Luana Patriolino e Raphael Felice/Correio Braziliense
O flerte entre o ex-governador de São Paulo Geraldo Alckmin e o ex-presidente Luiz Inácio Lula da Silva corre o risco de não se concretizar numa chapa para as eleições deste ano. O ponto de discórdia está no fato de o petista e de outras lideranças do partido defenderem a revogação da reforma trabalhista, em vigência desde o governo Michel Temer.
A intenção da cúpula do PT pode afastar Lula do centro político. Diante da situação, Alckmin demonstrou preocupação com o posicionamento do ex-presidente e já conversa com outras legendas sobre o seu futuro. Ao mesmo tempo, adversários de Lula levantam temor de mudanças bruscas na política econômica num eventual governo do PT.
O plano de Lula se aproximar de políticos e partidos fora da esquerda faz parte de uma estratégia para tentar liquidar as próximas eleições ainda no primeiro turno, possibilidade mostrada em pesquisas eleitorais. No entanto, nos últimos dias, integrantes do PT, como a presidente do partido, deputada Gleisi Hoffmann (PR), defenderam nas redes sociais a completa revogação da reforma trabalhista.
“Está na hora de revogar o que deu errado: Lei do Teto, a reforma que não gerou empregos, política de preços dos combustíveis. Deter a privatização selvagem e rever os contratos lesivos ao país”, declarou a parlamentar.
A preocupação com esses temas foi expressada por Alckmin ao presidente do Solidariedade, Paulinho da Força, durante café da manhã entre os dois ontem, na capital paulista. O sindicalista aproveitou a ocasião para convidar o ex-tucano a se filiar à legenda. Segundo o político, o tema já tinha sido abordado antes e, agora, “é só aguardar”.
Equívoco
Na avaliação do cientista político André César, Lula se equivocou ao colocar em discussão a reforma trabalhista neste momento. “Eu acho que é um erro crasso, por conta da história do Lula. Ele colocou na mesa um tema complicado e polêmico e que não estava em pauta. A mídia reagiu, o mercado reagiu e os adversários, também”, frisou.

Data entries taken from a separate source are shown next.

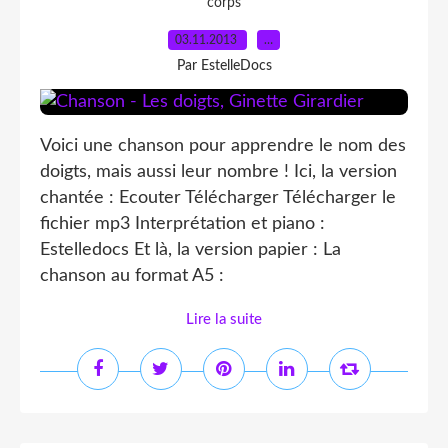
corps
03.11.2013
…
Par EstelleDocs
Voici une chanson pour apprendre le nom des
doigts, mais aussi leur nombre ! Ici, la version
chantée : Ecouter Télécharger Télécharger le
fichier mp3 Interprétation et piano :
Estelledocs Et là, la version papier : La
chanson au format A5 :
Lire la suite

Para César, Alckmin pode fazer alianças mais estáveis, caso queira disputar algum cargo no pleito deste ano. “O partido mais ‘natural’ depois que ele saiu do PSDB, seria o PSD, de Gilberto Kassab. Para Alckmin, é uma legenda muito mais interessante, que tem um guarda-chuva muito maior, que tem estrutura e pretensões fortes”, observou.
Já o advogado trabalhista e professor de direito do trabalho do Centro Universitário de Brasília (Ceub) Claudio Santos entende que a reforma tem pontos positivos, mas não entregou o seu principal objetivo: geração de empregos. “Não facilitou a criação, não gerou novos contratos. Por mais que a economia não tenha ajudado, a reforma não cumpriu a missão que ela queria, que era diminuir o desemprego”, apontou.
O especialista citou aspectos positivos da legislação, como o trabalhador poder escolher como vai tirar as férias e negociar as horas extras, mas frisou que a revogação de tudo que foi feito em 2017 pode ser positiva para o mercado. “Nesse caso, as leis trabalhistas se enquadrariam ao que o Tribunal Superior do Trabalho (TST) entende como positivo para o trabalhador e fortaleceria os direitos coletivos”, concluiu.
A possibilidade de aliança entre Lula e Alckmin provocou críticas nas alas mais radicais da esquerda e dos eleitores da chamada centro-direita. Isso porque os dois políticos já tiveram desavenças e teriam agendas conflitantes em relação às demandas do país.
Para o cientista político Leonardo Queiroz Leite, doutor em administração pública e governo pela Fundação Getulio Vargas de São Paulo (FGV-SP), o comportamento dos políticos demonstra uma espécie de promoção pessoal. “Eles foram adversários e, em certo momento, eu diria até que foram inimigos. É uma incoerência muito grande, porque são adversários históricos. Então, vai ser difícil não passar uma imagem de oportunismo se unindo àqueles que sempre combateram”, enfatizou.